Electronic Lab Notebook Week 13 11/24/2013
- Met with Dahlquist during office hours.
 - Created new excel spread sheet file with all of the raw data imported into one sheet named "dChip_2_signal1".
 - Created new sheet and copy/pasted all of the raw data into the sheet and named it "edited_raw_data".
 - Deleted all columns containing the P/A sequences as well as all the repeat "SE (standard error)" columns.

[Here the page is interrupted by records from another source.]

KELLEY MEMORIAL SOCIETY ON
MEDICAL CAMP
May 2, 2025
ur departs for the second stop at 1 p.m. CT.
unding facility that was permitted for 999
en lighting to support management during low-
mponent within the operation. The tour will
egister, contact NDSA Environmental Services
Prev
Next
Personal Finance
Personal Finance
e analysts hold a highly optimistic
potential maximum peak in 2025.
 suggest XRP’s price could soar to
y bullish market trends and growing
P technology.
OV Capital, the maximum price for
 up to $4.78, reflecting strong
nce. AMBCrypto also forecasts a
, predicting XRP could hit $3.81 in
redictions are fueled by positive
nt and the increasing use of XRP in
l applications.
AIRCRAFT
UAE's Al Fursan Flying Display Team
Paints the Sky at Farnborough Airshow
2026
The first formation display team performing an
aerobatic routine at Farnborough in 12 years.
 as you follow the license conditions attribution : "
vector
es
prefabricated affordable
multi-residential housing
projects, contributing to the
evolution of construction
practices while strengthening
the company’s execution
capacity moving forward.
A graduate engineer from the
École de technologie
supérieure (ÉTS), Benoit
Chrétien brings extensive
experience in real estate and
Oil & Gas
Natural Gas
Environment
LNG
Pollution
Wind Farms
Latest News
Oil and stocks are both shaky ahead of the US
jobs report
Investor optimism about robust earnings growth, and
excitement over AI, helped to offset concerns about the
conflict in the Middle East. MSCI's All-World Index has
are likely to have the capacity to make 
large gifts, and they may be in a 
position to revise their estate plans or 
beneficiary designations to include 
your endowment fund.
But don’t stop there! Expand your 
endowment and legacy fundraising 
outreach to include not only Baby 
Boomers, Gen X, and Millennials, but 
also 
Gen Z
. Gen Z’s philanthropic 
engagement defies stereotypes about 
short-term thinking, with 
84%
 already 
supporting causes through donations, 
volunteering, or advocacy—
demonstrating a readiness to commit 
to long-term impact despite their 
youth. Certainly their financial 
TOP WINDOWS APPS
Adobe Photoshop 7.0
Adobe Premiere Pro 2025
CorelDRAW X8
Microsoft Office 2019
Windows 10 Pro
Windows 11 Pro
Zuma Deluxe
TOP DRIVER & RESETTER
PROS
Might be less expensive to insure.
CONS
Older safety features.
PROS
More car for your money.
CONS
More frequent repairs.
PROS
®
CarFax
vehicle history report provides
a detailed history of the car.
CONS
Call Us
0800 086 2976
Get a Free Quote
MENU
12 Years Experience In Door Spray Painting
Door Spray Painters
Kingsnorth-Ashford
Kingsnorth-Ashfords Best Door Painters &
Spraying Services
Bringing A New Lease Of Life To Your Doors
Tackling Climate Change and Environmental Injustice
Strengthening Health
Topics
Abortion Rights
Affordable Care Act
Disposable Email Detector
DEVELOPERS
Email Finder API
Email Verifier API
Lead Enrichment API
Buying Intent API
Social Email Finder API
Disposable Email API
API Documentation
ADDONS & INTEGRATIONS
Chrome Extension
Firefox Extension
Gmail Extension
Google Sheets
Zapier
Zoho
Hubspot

 - Consulted sdrf file in order to find the EB/RB columns that did not contain rifampicin.
 - Created new sheet titled "EB-to-RB".
 - Copied all of the probe set data into column A.
 - Copied all of the columns not containing rifampicin into columns B-G.
- EB was B-C. RB was D-G.
 
 - Named column H "AverageEB" -- Found average of EB.
 - Named column I "AverageRB" -- Found average of RB.
 - Named column J "EB-to-RB" -- Took average of EB/Average of RB.
 - Named column K "LogFC_EB-to-RB" -- Took log of EB to RB (column J).
- Formula: [=LOG(J2,2)]
 
 - Named column L "P value".
- Ran ttest.
 
 - Created new sheet named "EB-to-RB_Rifampicin".
 - Repeated process with the columns containing rifampicin.